The judgment denying the injunction in this case was not error for any reason assigned.
This suit is brought by the plaintiff in error, a citizen and taxpayer of Henry County, on behalf of himself and others similarly situated, seeking to enjoin the collection of certain State and county property taxes for the year 1958, on the ground that the petitioner and others similarly situated were discriminated against, in that taxes were not levied uniformly throughout the county. It was alleged that the tax assessors had embarked upon a plan to raise taxes in Henry County by raising the valuations of property in the county; that they had raised some valuations and not others; and that the great majority of those raised were in the northern portion of the county where the petitioner lived. Later there was an intervention filed by a citizen and taxpayer of the City of McDonough on behalf of himself and others similarly situated.
After a hearing, the trial judge dissolved a temporary restraining order theretofore granted, and denied the injunction. The exception here is to that judgment.
1. The granting and continuing of injunctions shall always rest in the sound discretion of the trial judge. Hutchins v. Williams, 212 Ga. 754 (2)
(95 S. E. 2d 674); Code 55-108; Kent v. Murphey, 207 Ga. 707
(64 S. E. 2d 49). Therefore, if the plaintiffs in error are entitled to a reversal of the judgment of the court below, the record must show that there was no evidence to support the judgment rendered.

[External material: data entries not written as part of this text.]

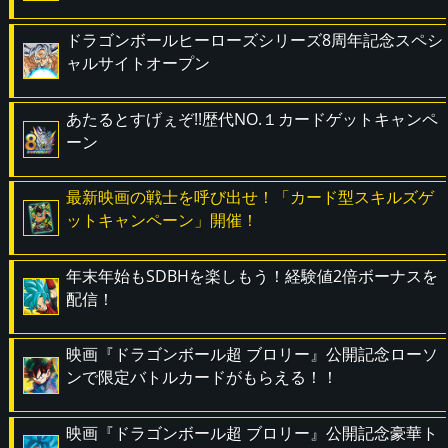
ドラゴンボールヒーローズシリーズ8周年記念スペシ
ャルサイトオープン
あたるとすげぇぞ!!歴代NO.１カードゲットキャンペ
ーン
最新映画の戦士を呼び出せ！「カード型スキルズゲ
ットキャンペーン」開催！
年末年始もSDBHを楽しもう！経験値2倍ボーナスを
配信！
映画『ドラゴンボール超 ブロリー』公開記念ローソ
ンで限定バトルカードがもらえる！！
映画『ドラゴンボール超 ブロリー』公開記念豪華ト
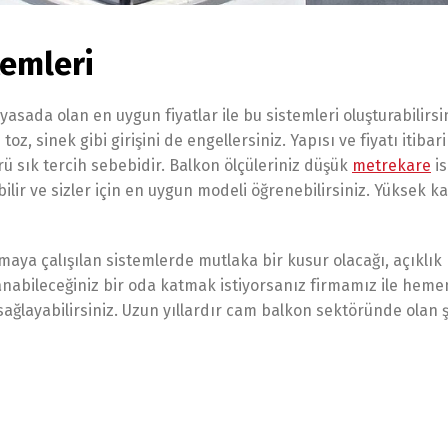
emleri
yasada olan en uygun fiyatlar ile bu sistemleri oluşturabilirs
toz, sinek gibi girişini de engellersiniz. Yapısı ve fiyatı itibari
ü sık tercih sebebidir. Balkon ölçüleriniz düşük
metrekare
is
ilir ve sizler için en uygun modeli öğrenebilirsiniz. Yüksek ka
nmaya çalışılan sistemlerde mutlaka bir kusur olacağı, açıklık
llanabileceğiniz bir oda katmak istiyorsanız firmamız ile hem
ağlayabilirsiniz. Uzun yıllardır cam balkon sektöründe olan ş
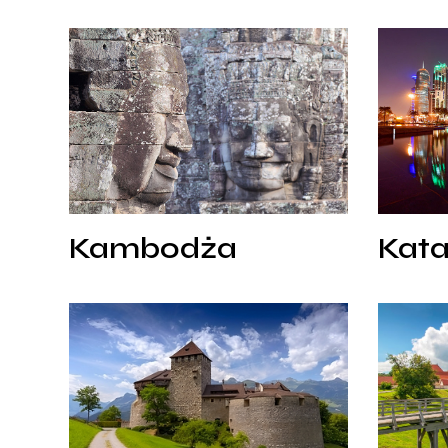
Kambodża
Katar
Kambodża
Kata
Kambodża
Kata
Lichtenstein
Litwa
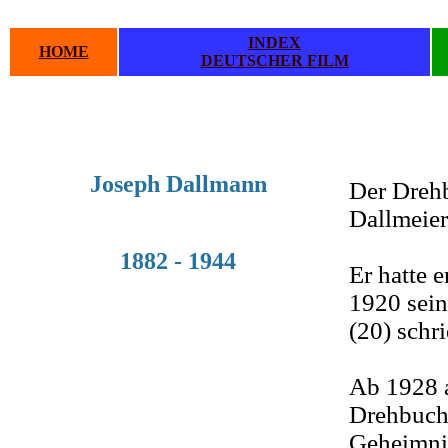
INDEX
HOME
DEUTSCHER FILM
.
.
Joseph Dallmann
Der Dreh
Dallmeier
1882 - 1944
Er hatte 
1920 sein
(20) schri
Ab 1928 a
Drehbuch
Geheimnis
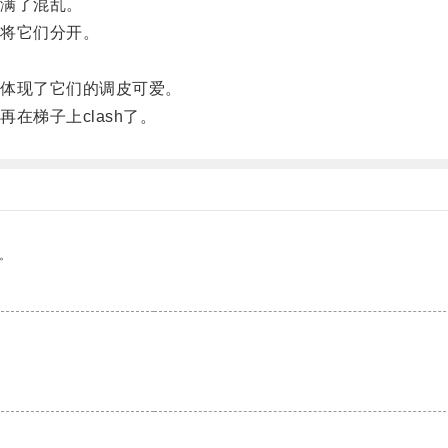
满了混乱。
将它们分开。
体现了它们的调皮可爱。
梯子上clash了。
。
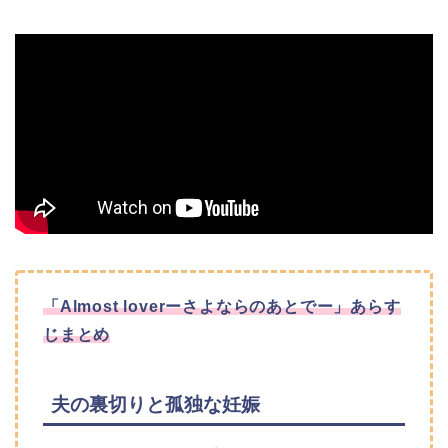
「Almost loverーさよならのあとでー」
あらす
じまとめ
夫の裏切りと孤独な妊娠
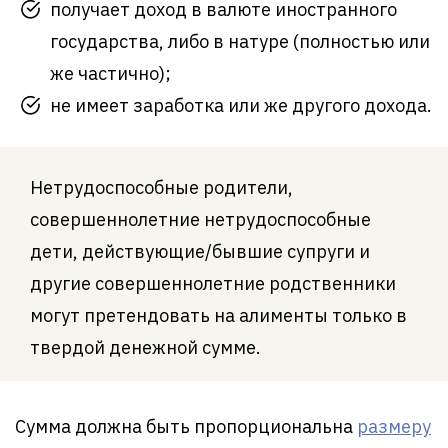
получает доход в валюте иностранного
государства, либо в натуре (полностью или
же частично);
не имеет заработка или же другого дохода.
Нетрудоспособные родители,
совершеннолетние нетрудоспособные
дети, действующие/бывшие супруги и
другие совершеннолетние родственники
могут претендовать на алименты только в
твердой денежной сумме.
Сумма должна быть пропорциональна
размеру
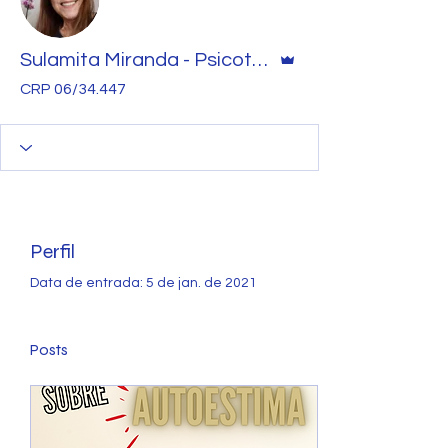
Administrador
Sulamita Miranda - Psicoterapeuta
CRP 06/34.447
Perfil
Data de entrada: 5 de jan. de 2021
Posts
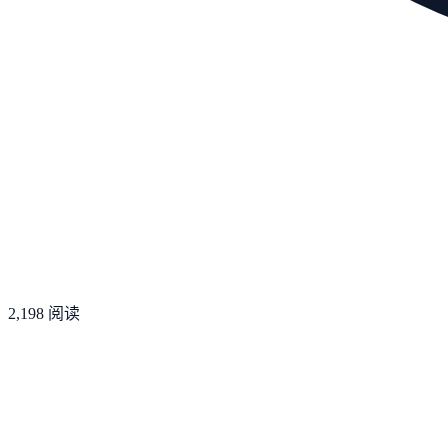
2,198
阅读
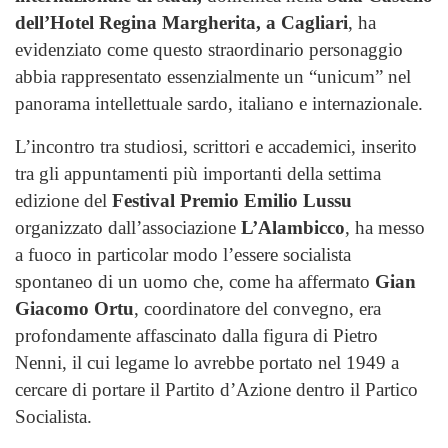
dell’Hotel Regina Margherita, a Cagliari
, ha
evidenziato come questo straordinario personaggio
abbia rappresentato essenzialmente un “unicum” nel
panorama intellettuale sardo, italiano e internazionale.
L’incontro tra studiosi, scrittori e accademici, inserito
tra gli appuntamenti più importanti della settima
edizione del
Festival Premio Emilio Lussu
organizzato dall’associazione
L’Alambicco
, ha messo
a fuoco in particolar modo l’essere socialista
spontaneo di un uomo che, come ha affermato
Gian
Giacomo Ortu
, coordinatore del convegno, era
profondamente affascinato dalla figura di Pietro
Nenni, il cui legame lo avrebbe portato nel 1949 a
cercare di portare il Partito d’Azione dentro il Partico
Socialista.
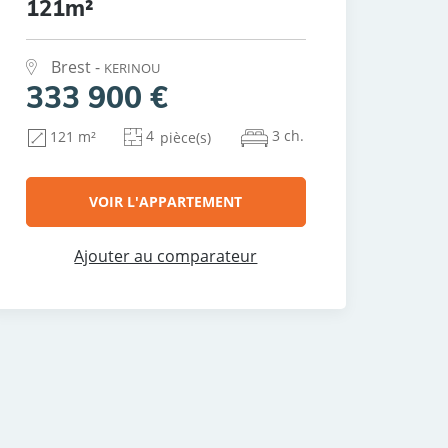
121m²
Brest -
KERINOU
333 900 €
4
3 ch.
121 m²
pièce(s)
VOIR L'APPARTEMENT
Ajouter au comparateur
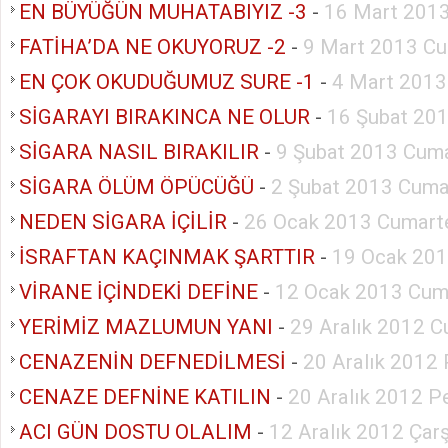
EN BÜYÜĞÜN MUHATABIYIZ -3
-
16 Mart 2013
FATİHA’DA NE OKUYORUZ -2
-
9 Mart 2013 Cu
EN ÇOK OKUDUĞUMUZ SURE -1
-
4 Mart 2013
SİGARAYI BIRAKINCA NE OLUR
-
16 Şubat 20
SİGARA NASIL BIRAKILIR
-
9 Şubat 2013 Cuma
SİGARA ÖLÜM ÖPÜCÜĞÜ
-
2 Şubat 2013 Cuma
NEDEN SİGARA İÇİLİR
-
26 Ocak 2013 Cumart
İSRAFTAN KAÇINMAK ŞARTTIR
-
19 Ocak 201
VİRANE İÇİNDEKİ DEFİNE
-
12 Ocak 2013 Cum
YERİMİZ MAZLUMUN YANI
-
29 Aralık 2012 C
CENAZENİN DEFNEDİLMESİ
-
20 Aralık 2012
CENAZE DEFNİNE KATILIN
-
20 Aralık 2012 
ACI GÜN DOSTU OLALIM
-
12 Aralık 2012 Ça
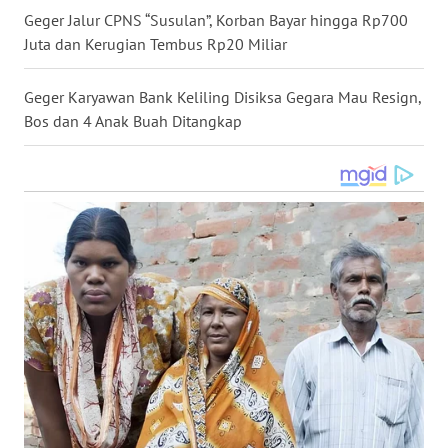
Geger Jalur CPNS “Susulan”, Korban Bayar hingga Rp700
WN
Juta dan Kerugian Tembus Rp20 Miliar
NUSANTARA
Geger Karyawan Bank Keliling Disiksa Gegara Mau Resign,
WN
JOGJA
Bos dan 4 Anak Buah Ditangkap
WN
JATIM
WN
BALI
WN
KALBAR
WN
KALTENG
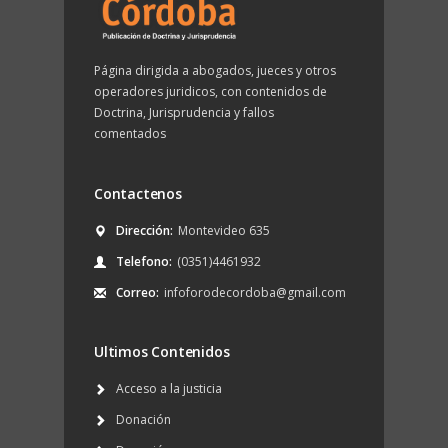
Página dirigida a abogados, jueces y otros
operadores juridicos, con contenidos de
Doctrina, Jurisprudencia y fallos
comentados
Contactenos
Dirección:
Montevideo 635
Telefono:
(0351)4461932
Correo:
infoforodecordoba@gmail.com
Ultimos Contenidos
Acceso a la justicia
Donación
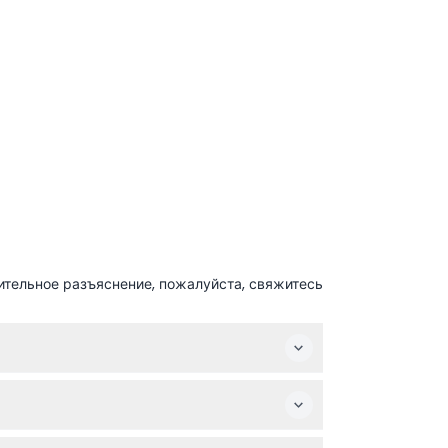
ительное разъяснение, пожалуйста, свяжитесь
сто выберите предпочитаемую дату и
отоаппарат, чтобы запечатлеть потрясающие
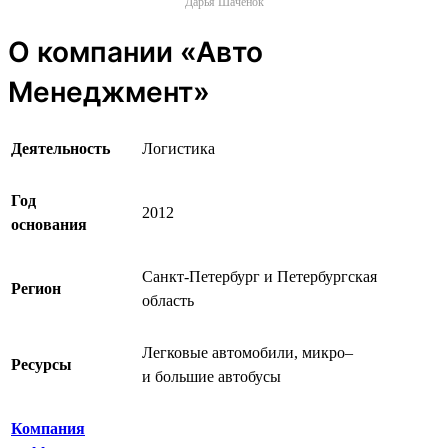
Дарья Шаченок
О компании «Авто
Менеджмент»
Деятельность
Логистика
Год
2012
основания
Санкт-Петербург и Петербургская
Регион
область
Легковые автомобили, микро‒
Ресурсы
и большие автобусы
Компания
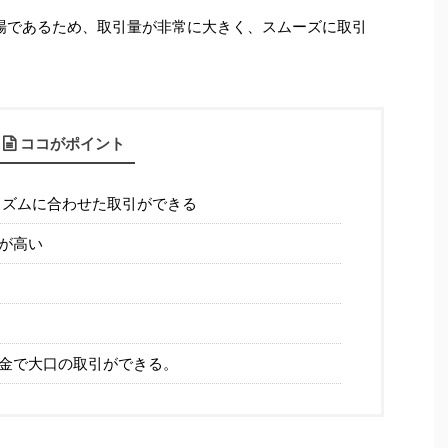
市場であるため、取引量が非常に大きく、スムーズに取引
ココがポイント
リズムに合わせた取引ができる
が高い
金で大口の取引ができる。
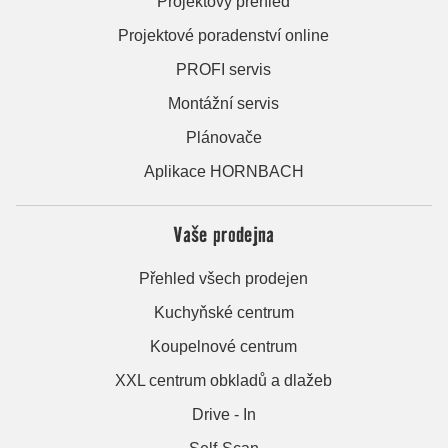
Projektový přehled
Projektové poradenství online
PROFI servis
Montážní servis
Plánovače
Aplikace HORNBACH
Vaše prodejna
Přehled všech prodejen
Kuchyňské centrum
Koupelnové centrum
XXL centrum obkladů a dlažeb
Drive - In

Without here setting out all of the evidence in this record, a summary of the evidence will be sufficient to show that the judgment entered was based upon sufficient evidence. While it is not disputed that most of the valuations that were raised were in the northern part of the county, which incidentally is the portion of the county nearest Atlanta and Decatur, there was evidence which authorized the trial judge to find that property values in this section of the county had been increasing rapidly because of the development of new roads, including some of the expressway system, and because of the change from predominantly agricultural to predominantly residential use of the land. The tax assessors testified that they had not begun any reappraisal of all the property in Henry County for the purpose of raising taxes, but were simply trying to equalize tax values in the northern section where they had gotten most out of line. The county treasurer and the county school superintendent, called as witnesses for the petitioners, testified that there had been no conversations by them with the tax assessors with reference to raising taxes. The tax assessors testified to the same effect. The tax assessors testified that they reviewed all of the property in the county and tried to place a valuation of 25% of its "normal value"; that they treated every piece of property the same way. While this is not all of the evidence favorable to the judgment rendered, and while some of this evidence may have been contradicted by evidence of the plaintiffs in error, the evidence here set out is sufficient to show that the trial judge was authorized to find that there had been no discrimination against the plaintiffs in error and others similarly situated in the reappraisal of their property, but that the tax assessors simply undertook to the best of their ability to equalize tax values throughout the county, which it was their duty to do. It therefore follows there was no abuse of discretion in denying the injunction.
Judgment affirmed. All the Justices concur.